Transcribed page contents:
--*--
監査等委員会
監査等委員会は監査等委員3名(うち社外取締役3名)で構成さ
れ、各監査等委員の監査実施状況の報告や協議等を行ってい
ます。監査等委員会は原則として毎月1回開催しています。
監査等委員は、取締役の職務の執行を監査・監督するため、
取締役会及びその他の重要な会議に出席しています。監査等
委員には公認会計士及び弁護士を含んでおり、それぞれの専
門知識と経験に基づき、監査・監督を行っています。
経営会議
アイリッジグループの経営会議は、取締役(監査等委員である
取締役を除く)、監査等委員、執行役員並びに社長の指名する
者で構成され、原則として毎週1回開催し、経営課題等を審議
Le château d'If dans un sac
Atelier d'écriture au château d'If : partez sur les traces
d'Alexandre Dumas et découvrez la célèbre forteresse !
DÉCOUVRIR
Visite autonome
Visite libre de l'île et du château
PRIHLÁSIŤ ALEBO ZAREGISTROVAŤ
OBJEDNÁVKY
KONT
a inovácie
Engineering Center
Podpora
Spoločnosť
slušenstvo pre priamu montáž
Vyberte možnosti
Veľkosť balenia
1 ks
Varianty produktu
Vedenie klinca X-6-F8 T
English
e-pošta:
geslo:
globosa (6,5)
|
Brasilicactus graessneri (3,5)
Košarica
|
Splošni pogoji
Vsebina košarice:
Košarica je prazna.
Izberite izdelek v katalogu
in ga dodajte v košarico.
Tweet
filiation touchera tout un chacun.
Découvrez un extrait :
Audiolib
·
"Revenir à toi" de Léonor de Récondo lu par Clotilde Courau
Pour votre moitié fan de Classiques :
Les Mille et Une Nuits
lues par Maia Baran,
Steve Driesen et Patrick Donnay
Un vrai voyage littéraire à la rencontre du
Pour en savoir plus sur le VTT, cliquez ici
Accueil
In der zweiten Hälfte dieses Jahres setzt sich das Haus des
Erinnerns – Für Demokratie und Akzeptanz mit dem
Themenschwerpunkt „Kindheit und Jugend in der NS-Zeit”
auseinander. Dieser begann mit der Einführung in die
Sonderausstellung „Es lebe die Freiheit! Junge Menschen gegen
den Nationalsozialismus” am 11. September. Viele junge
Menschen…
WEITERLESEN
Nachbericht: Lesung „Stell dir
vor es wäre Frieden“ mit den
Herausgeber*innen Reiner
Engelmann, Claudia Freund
--*--
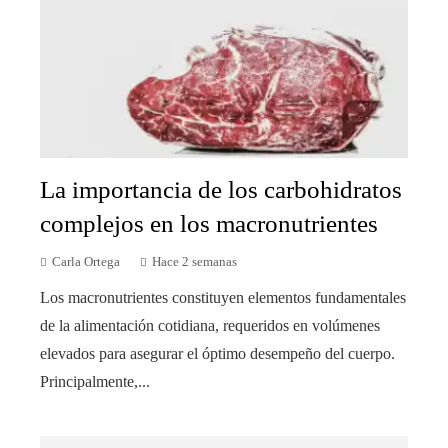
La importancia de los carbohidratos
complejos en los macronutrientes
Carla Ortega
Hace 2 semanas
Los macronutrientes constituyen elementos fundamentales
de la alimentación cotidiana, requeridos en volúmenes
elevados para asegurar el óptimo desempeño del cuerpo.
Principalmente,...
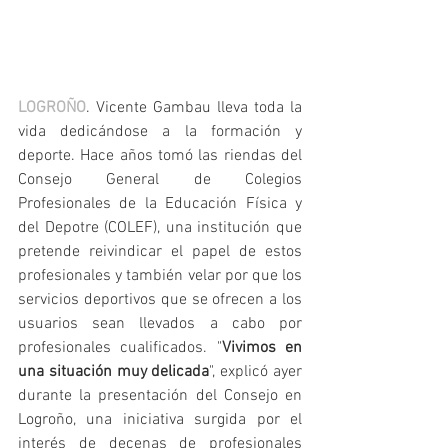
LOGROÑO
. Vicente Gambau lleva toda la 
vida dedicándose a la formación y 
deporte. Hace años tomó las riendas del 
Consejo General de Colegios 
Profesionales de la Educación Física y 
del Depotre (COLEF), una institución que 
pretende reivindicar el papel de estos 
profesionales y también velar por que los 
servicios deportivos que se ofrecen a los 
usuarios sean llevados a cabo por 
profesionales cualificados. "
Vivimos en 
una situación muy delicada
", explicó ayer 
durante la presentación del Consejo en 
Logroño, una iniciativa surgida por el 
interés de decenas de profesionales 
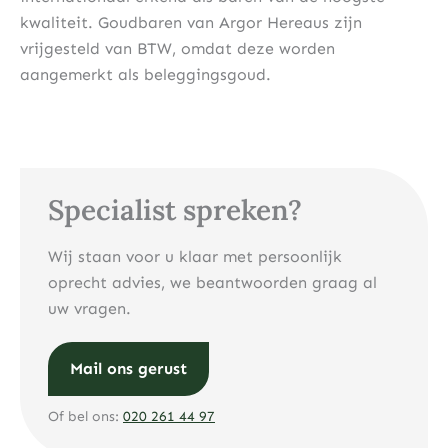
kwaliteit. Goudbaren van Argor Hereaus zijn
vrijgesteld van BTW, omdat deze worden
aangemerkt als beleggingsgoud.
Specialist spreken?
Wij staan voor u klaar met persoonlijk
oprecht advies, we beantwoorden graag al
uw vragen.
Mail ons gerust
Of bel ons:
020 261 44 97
--*--
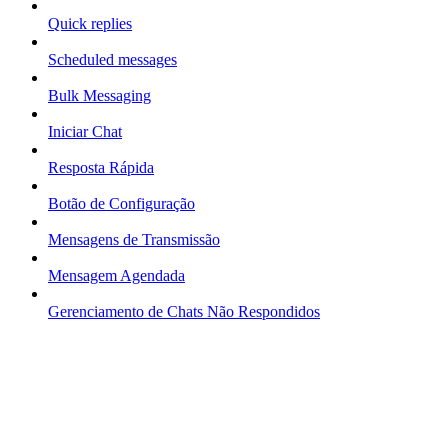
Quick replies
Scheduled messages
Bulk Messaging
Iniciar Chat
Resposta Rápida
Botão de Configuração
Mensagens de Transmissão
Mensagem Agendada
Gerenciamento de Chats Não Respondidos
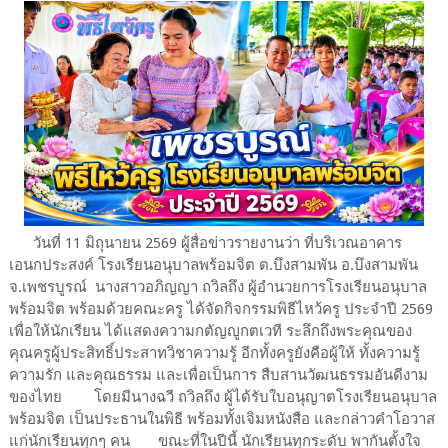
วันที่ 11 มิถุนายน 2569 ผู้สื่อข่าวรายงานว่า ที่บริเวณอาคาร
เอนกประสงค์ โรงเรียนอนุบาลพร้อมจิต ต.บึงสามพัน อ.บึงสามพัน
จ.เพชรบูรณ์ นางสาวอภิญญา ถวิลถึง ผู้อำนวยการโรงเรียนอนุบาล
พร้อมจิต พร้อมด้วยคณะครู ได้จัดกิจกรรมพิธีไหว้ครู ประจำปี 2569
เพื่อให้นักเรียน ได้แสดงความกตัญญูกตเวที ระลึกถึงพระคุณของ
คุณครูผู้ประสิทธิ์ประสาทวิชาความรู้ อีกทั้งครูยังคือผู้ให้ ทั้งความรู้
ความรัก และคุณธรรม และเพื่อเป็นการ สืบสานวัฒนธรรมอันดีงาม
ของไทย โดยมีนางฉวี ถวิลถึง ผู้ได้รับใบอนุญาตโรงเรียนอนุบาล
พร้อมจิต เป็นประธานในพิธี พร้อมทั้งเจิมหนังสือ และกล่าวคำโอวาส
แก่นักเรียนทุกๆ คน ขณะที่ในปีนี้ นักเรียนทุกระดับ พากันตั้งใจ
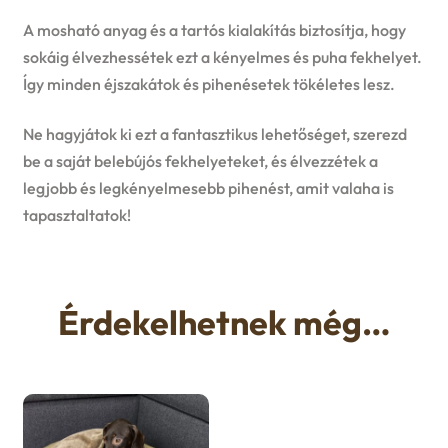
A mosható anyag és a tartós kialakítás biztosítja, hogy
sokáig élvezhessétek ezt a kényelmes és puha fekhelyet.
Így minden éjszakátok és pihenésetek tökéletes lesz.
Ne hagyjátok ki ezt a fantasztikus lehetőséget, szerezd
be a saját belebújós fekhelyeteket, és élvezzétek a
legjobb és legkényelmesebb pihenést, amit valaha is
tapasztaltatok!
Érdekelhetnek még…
--*--
◆ THE TASK ◆
Write out exactly the lines above between the line with "監査等委員会は監査等委員3名(うち社外取締役3名)で構成さ" and the line with "d'Alexandre Dumas et", inclusive, and nothing beyond them.

◆ EXERCISE OUTPUT ◆
監査等委員会は監査等委員3名(うち社外取締役3名)で構成さ
れ、各監査等委員の監査実施状況の報告や協議等を行ってい
ます。監査等委員会は原則として毎月1回開催しています。
監査等委員は、取締役の職務の執行を監査・監督するため、
取締役会及びその他の重要な会議に出席しています。監査等
委員には公認会計士及び弁護士を含んでおり、それぞれの専
門知識と経験に基づき、監査・監督を行っています。
経営会議
アイリッジグループの経営会議は、取締役(監査等委員である
取締役を除く)、監査等委員、執行役員並びに社長の指名する
者で構成され、原則として毎週1回開催し、経営課題等を審議
Le château d'If dans un sac
Atelier d'écriture au château d'If : partez sur les traces
d'Alexandre Dumas et découvrez la célèbre forteresse !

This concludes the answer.